Nothing but a number belongs in the answer: the count of lines below that contain the word "within".

::: MATERIAL FOR THIS EXERCISE :::

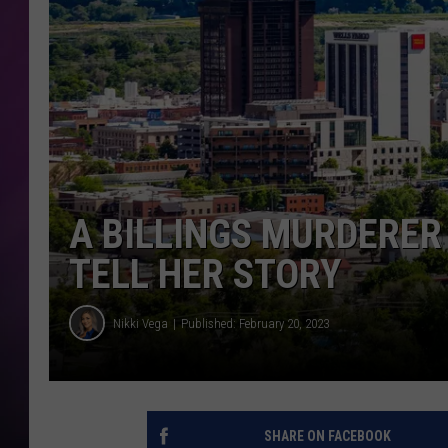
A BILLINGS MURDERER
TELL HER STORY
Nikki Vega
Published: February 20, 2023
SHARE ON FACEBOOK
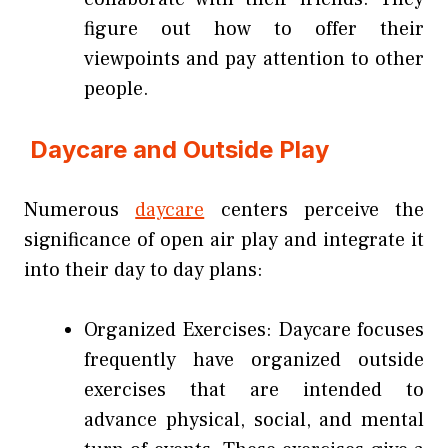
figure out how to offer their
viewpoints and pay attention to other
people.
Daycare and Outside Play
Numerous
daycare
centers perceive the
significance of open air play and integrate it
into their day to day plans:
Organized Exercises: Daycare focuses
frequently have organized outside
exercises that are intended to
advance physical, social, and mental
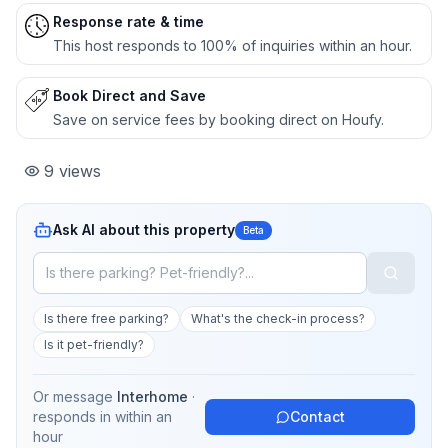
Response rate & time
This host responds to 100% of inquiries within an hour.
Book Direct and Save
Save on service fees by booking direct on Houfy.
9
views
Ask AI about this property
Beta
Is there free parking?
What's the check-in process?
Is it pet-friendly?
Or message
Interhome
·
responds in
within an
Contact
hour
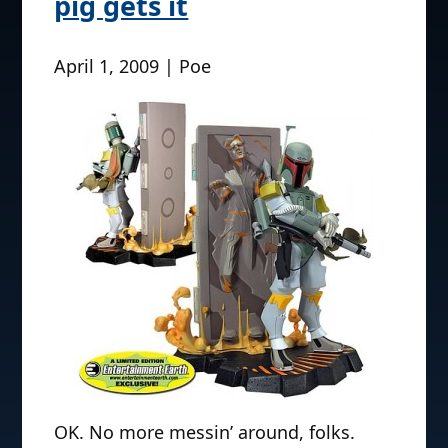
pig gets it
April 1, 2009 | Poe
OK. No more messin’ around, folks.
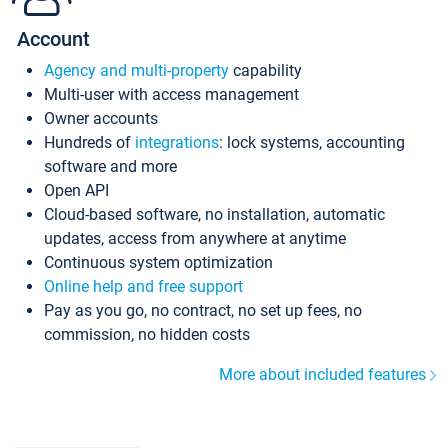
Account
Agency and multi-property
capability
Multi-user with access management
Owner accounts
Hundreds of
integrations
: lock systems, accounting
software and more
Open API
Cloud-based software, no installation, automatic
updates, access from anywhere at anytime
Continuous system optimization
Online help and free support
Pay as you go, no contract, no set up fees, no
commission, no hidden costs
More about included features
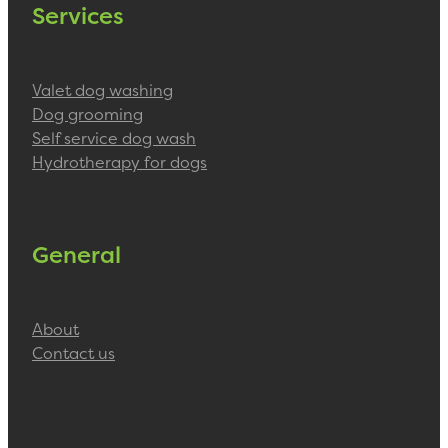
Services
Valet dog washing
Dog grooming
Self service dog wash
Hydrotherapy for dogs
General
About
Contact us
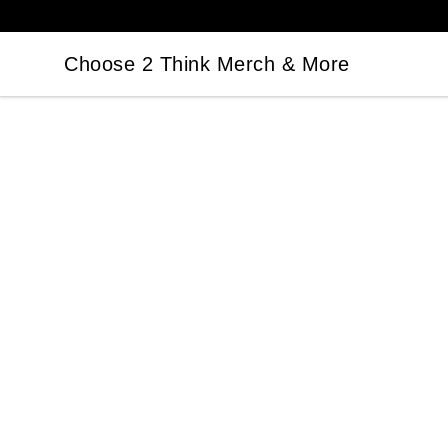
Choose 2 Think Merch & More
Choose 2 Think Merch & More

:::

* **SOLUTION FOR THIS EXERCISE**
2